Singapore to drop anti-gay sex law; amend constitution to protect heterosexual marriage

The twin moves are described by the nation's Prime Minister as limiting changes to what most residents would accept in a conservative society.

Pink dot 14 2022
Participants at Singapore's Pink Dot LGBT rally on 18 Jun 2022. Image: Eco-Business/ Liang Lei

Singapore will repeal a colonial-era ban on sex between men, a move long called for by the LGBTQ+ community in the city-state.

Section 377A of the penal code, as the law is called, will be dropped amid what the country’s Prime Minister Lee Hsien Loong describes as an appreciable shift in public attitude on the issue. He added that Section 377A was an “untidy compromise” in past years.

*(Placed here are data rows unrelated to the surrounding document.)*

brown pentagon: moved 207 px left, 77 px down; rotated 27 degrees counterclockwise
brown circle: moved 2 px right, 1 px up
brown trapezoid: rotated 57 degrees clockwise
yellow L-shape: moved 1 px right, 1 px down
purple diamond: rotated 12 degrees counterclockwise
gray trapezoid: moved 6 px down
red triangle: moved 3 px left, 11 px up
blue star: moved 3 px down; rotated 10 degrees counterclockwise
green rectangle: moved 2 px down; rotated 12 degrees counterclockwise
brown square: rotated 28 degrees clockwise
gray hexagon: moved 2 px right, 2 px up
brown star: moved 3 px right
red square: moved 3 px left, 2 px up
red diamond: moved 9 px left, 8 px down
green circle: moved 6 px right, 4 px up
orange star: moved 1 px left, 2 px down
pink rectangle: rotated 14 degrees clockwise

“From the national point of view, private sexual behaviour between consenting adults does not raise any law-and-order issue. There is no justification to prosecute people for it, nor to make it a crime,” he said during Singapore’s National Day Rally, regarded as one of the country’s most important political speeches annually.

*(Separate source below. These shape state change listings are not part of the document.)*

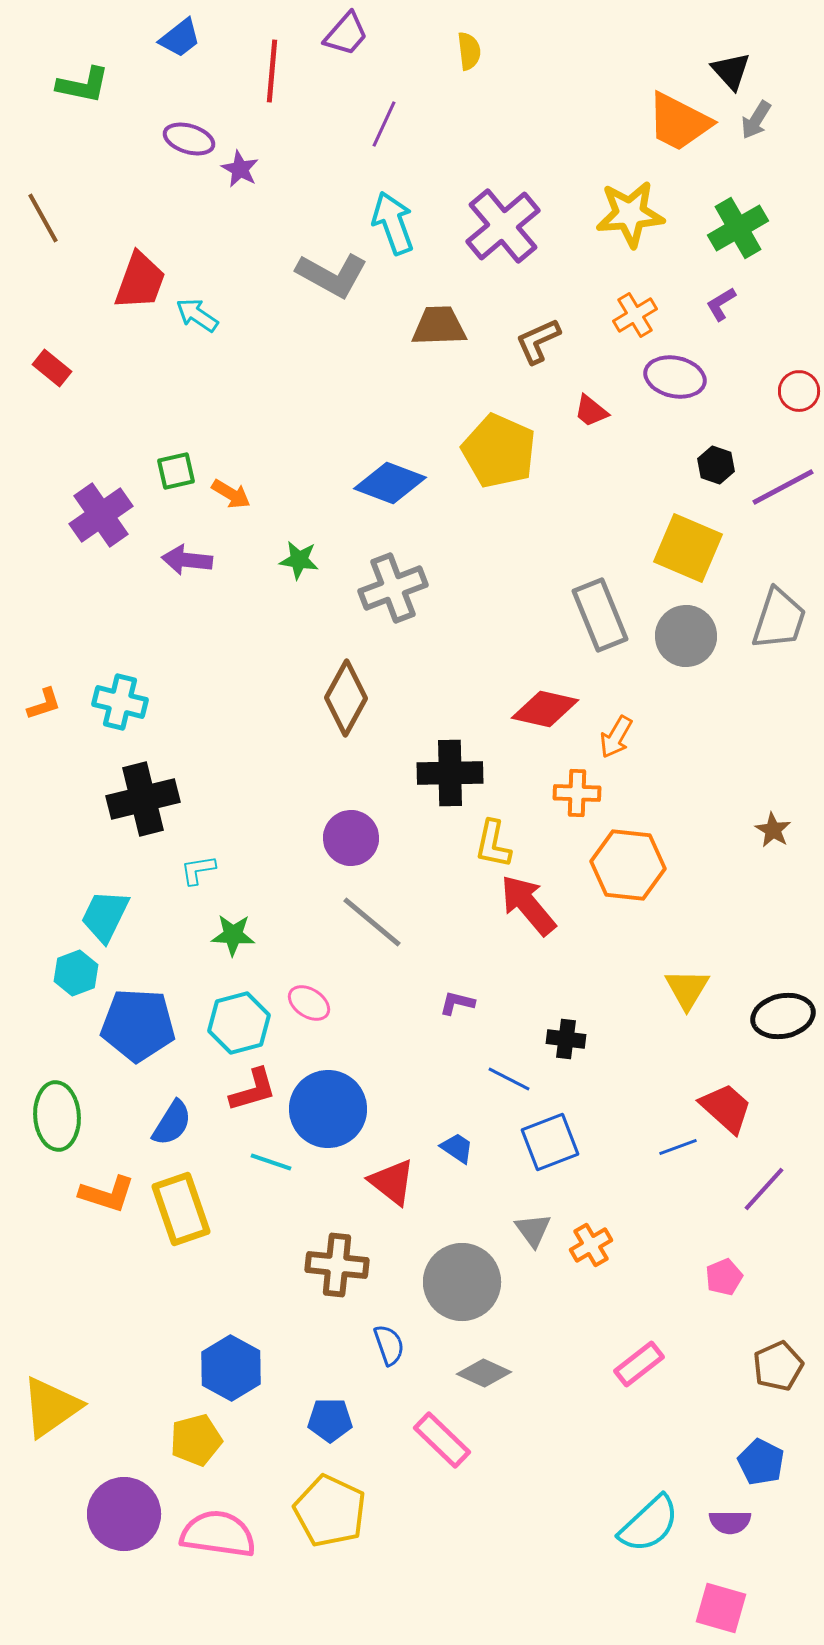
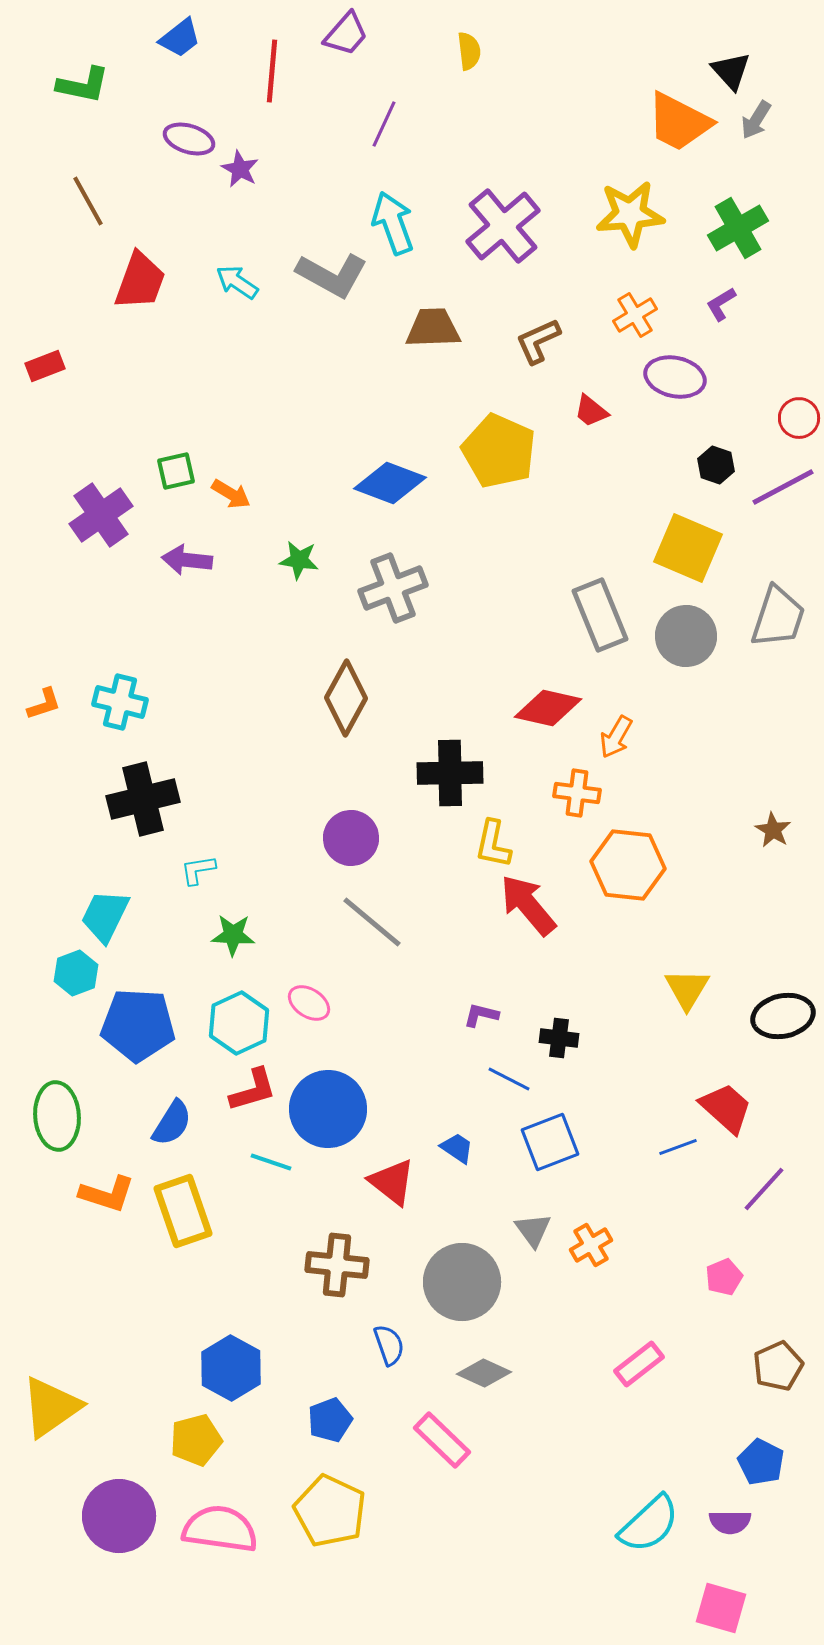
brown line at (43, 218): moved 45 px right, 17 px up
cyan arrow at (197, 315): moved 40 px right, 33 px up
brown trapezoid at (439, 326): moved 6 px left, 2 px down
red rectangle at (52, 368): moved 7 px left, 2 px up; rotated 60 degrees counterclockwise
red circle at (799, 391): moved 27 px down
gray trapezoid at (779, 619): moved 1 px left, 2 px up
red diamond at (545, 709): moved 3 px right, 1 px up
orange cross at (577, 793): rotated 6 degrees clockwise
purple L-shape at (457, 1003): moved 24 px right, 12 px down
cyan hexagon at (239, 1023): rotated 10 degrees counterclockwise
black cross at (566, 1039): moved 7 px left, 1 px up
yellow rectangle at (181, 1209): moved 2 px right, 2 px down
blue pentagon at (330, 1420): rotated 21 degrees counterclockwise
purple circle at (124, 1514): moved 5 px left, 2 px down
pink semicircle at (218, 1534): moved 2 px right, 5 px up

Singapore’s government has long maintained that it does not enforce Section 377A, while the country’s top court also said this year that the rule cannot be used to prosecute men having sex.

The court had also warned that there is a chance the rule could be toppled by a court ruling, amid a series of challenges by lawyers and civil society groups.

Public surveys in recent years have found dwindling support for the maintaining of Section 377A, as well as greater acceptance of same-sex relationships in Singapore – though no large majority exists in either camp. An alliance of churches in Singapore spoke up against repealing Section 377A as recently as Friday (19 August).

“We need to find the right way to reconcile and accommodate both the traditional models of our society, and the aspiration of gay Singaporeans to be respected and accepted,” said Lee.

A statement signed by 22 LGBTQ+ organisations in Singapore and broadcasted by advocacy group Pink Dot SG said the groups were “relieved” by the announcement.

But it added that the action had arrived “too late for many”.

“To the past victims of Section 377A and its cascading effects, including those who have faced threats of police entrapment, raids and criminal charges, repeal will never be able to fully right the historic wrongs that you faced,” the statement said.

The United Nations, through an Asia Pacific programme studying LGBTQ+ inclusivity, says promoting the community’s rights contributes to several Sustainable Development Goals, such as good health, decent work and fostering peace.

India, which many regard as a conservative society, repealed its own equivalent of Section 377A back in 2018.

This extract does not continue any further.